• Data for processing:
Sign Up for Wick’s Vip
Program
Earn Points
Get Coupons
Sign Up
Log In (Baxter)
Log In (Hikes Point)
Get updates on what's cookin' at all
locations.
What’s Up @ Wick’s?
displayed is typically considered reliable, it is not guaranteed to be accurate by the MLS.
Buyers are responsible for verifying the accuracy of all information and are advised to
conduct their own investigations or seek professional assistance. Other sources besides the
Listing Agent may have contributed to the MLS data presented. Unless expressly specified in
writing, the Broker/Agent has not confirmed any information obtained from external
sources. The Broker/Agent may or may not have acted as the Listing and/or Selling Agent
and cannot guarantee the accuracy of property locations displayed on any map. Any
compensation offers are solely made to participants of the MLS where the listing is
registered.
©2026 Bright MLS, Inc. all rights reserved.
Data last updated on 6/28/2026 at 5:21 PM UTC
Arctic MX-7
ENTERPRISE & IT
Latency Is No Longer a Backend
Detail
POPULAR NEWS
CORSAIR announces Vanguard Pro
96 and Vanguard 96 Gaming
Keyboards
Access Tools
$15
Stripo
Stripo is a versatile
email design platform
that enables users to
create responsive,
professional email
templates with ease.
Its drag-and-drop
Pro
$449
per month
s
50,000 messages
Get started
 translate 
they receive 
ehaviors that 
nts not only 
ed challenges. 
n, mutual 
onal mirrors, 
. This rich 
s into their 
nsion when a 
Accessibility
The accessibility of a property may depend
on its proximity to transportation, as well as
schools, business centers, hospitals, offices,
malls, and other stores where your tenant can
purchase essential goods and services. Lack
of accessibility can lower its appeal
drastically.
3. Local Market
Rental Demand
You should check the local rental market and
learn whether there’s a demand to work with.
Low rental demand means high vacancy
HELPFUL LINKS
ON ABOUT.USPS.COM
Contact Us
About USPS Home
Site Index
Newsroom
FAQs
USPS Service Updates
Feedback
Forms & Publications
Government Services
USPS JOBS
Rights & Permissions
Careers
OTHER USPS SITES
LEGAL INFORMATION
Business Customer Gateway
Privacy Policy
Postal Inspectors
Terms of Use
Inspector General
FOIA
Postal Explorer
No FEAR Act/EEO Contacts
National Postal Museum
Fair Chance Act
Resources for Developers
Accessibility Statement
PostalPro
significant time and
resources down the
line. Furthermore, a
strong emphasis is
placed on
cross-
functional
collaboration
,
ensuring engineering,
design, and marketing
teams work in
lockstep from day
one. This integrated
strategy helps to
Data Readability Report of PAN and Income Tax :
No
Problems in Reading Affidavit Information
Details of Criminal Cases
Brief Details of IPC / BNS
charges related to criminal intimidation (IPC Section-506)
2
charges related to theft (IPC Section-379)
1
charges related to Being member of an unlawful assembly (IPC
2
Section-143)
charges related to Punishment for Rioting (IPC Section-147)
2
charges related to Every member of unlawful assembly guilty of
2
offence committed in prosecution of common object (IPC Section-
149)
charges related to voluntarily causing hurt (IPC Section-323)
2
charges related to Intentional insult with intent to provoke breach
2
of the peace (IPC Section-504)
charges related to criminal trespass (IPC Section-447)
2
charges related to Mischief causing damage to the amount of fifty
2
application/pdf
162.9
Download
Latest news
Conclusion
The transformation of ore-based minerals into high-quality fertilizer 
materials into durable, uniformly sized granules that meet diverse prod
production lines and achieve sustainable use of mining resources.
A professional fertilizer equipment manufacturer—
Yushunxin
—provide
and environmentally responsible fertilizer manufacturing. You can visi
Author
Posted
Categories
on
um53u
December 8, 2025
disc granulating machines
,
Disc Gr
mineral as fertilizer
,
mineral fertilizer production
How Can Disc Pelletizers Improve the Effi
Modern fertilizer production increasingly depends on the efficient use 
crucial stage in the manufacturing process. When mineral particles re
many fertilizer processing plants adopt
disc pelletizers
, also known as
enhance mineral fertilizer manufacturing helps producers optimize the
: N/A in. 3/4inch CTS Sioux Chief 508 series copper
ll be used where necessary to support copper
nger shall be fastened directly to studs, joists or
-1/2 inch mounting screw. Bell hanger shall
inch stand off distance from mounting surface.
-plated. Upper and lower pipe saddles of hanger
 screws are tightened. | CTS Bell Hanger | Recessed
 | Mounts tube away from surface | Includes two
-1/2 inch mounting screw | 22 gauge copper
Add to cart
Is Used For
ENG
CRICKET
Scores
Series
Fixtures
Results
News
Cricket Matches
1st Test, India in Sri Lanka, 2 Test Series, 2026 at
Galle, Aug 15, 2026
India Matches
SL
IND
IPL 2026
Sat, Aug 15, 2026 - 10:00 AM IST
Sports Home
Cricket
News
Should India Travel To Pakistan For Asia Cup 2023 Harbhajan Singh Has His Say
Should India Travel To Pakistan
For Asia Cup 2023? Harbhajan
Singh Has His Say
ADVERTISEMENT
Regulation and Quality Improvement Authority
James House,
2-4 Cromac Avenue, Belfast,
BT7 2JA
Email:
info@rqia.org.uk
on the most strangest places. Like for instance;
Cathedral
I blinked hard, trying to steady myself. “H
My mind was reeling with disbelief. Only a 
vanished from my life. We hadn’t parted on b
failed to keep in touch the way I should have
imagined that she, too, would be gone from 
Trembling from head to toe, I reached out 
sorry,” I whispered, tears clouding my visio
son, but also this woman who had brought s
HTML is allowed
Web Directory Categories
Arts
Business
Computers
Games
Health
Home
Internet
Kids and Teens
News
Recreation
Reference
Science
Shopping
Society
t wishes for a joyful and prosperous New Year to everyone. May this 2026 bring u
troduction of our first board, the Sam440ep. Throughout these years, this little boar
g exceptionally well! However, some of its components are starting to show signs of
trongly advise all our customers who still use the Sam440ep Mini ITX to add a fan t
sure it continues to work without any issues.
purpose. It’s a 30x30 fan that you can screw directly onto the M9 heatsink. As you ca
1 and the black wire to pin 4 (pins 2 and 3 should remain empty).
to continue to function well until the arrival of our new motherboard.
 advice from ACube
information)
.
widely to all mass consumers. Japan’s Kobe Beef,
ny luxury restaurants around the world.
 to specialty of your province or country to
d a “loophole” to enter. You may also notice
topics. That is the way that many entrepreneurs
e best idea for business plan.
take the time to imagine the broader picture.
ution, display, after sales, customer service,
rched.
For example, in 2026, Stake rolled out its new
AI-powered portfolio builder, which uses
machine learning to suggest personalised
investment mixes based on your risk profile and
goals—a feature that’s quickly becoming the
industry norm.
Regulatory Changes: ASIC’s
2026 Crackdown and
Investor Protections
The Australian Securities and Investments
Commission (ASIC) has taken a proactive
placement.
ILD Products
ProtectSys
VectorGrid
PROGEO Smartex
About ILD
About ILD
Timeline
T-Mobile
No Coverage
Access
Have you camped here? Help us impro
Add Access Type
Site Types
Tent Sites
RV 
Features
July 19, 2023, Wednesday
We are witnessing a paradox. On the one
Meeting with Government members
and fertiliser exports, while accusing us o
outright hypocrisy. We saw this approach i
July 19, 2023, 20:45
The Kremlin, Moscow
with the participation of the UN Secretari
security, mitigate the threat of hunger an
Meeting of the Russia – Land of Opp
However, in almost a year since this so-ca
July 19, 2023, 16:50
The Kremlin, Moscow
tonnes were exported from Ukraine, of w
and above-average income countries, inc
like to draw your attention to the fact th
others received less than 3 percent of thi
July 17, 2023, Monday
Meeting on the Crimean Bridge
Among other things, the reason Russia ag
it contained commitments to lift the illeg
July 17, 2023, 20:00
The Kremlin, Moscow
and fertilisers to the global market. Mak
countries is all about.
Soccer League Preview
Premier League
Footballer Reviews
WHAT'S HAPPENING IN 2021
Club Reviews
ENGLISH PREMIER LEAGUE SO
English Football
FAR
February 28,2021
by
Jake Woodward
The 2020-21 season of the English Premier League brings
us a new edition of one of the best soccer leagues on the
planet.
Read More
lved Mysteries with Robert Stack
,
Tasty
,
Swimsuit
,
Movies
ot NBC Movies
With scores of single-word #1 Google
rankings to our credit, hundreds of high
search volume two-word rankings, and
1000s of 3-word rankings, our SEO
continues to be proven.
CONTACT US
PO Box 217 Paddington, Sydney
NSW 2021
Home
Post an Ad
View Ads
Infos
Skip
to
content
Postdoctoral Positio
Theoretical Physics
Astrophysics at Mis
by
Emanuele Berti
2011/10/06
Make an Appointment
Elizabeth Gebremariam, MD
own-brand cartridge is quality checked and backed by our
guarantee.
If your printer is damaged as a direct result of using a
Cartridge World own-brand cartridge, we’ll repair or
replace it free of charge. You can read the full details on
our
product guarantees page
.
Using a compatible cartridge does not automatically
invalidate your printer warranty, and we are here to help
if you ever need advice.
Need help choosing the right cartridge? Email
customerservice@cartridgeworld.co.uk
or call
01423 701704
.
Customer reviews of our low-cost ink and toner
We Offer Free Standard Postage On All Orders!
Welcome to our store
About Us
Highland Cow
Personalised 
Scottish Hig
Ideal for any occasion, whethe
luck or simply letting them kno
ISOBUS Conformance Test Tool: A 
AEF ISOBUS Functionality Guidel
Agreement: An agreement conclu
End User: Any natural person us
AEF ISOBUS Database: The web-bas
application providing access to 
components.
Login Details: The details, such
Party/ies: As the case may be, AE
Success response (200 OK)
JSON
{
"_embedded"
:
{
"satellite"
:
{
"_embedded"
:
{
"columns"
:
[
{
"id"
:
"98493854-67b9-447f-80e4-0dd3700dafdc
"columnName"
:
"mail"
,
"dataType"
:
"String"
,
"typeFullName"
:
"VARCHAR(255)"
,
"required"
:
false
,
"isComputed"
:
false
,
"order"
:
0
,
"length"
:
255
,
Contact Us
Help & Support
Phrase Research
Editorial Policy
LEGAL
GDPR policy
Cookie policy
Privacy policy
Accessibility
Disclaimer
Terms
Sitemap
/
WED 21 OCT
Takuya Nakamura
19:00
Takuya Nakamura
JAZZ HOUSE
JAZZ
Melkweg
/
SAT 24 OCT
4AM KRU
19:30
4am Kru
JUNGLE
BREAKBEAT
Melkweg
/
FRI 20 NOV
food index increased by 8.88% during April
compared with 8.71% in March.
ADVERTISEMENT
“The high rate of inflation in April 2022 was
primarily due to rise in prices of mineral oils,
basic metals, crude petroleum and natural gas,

• What needs to be done:
Your answer should be the exact lines above from the one with "For example, in" through the one with "countries is all about.", both included, and nothing besides.

• Response box:
For example, in 2026, Stake rolled out its new
AI-powered portfolio builder, which uses
machine learning to suggest personalised
investment mixes based on your risk profile and
goals—a feature that’s quickly becoming the
industry norm.
Regulatory Changes: ASIC’s
2026 Crackdown and
Investor Protections
The Australian Securities and Investments
Commission (ASIC) has taken a proactive
placement.
ILD Products
ProtectSys
VectorGrid
PROGEO Smartex
About ILD
About ILD
Timeline
T-Mobile
No Coverage
Access
Have you camped here? Help us impro
Add Access Type
Site Types
Tent Sites
RV 
Features
July 19, 2023, Wednesday
We are witnessing a paradox. On the one
Meeting with Government members
and fertiliser exports, while accusing us o
outright hypocrisy. We saw this approach i
July 19, 2023, 20:45
The Kremlin, Moscow
with the participation of the UN Secretari
security, mitigate the threat of hunger an
Meeting of the Russia – Land of Opp
However, in almost a year since this so-ca
July 19, 2023, 16:50
The Kremlin, Moscow
tonnes were exported from Ukraine, of w
and above-average income countries, inc
like to draw your attention to the fact th
others received less than 3 percent of thi
July 17, 2023, Monday
Meeting on the Crimean Bridge
Among other things, the reason Russia ag
it contained commitments to lift the illeg
July 17, 2023, 20:00
The Kremlin, Moscow
and fertilisers to the global market. Mak
countries is all about.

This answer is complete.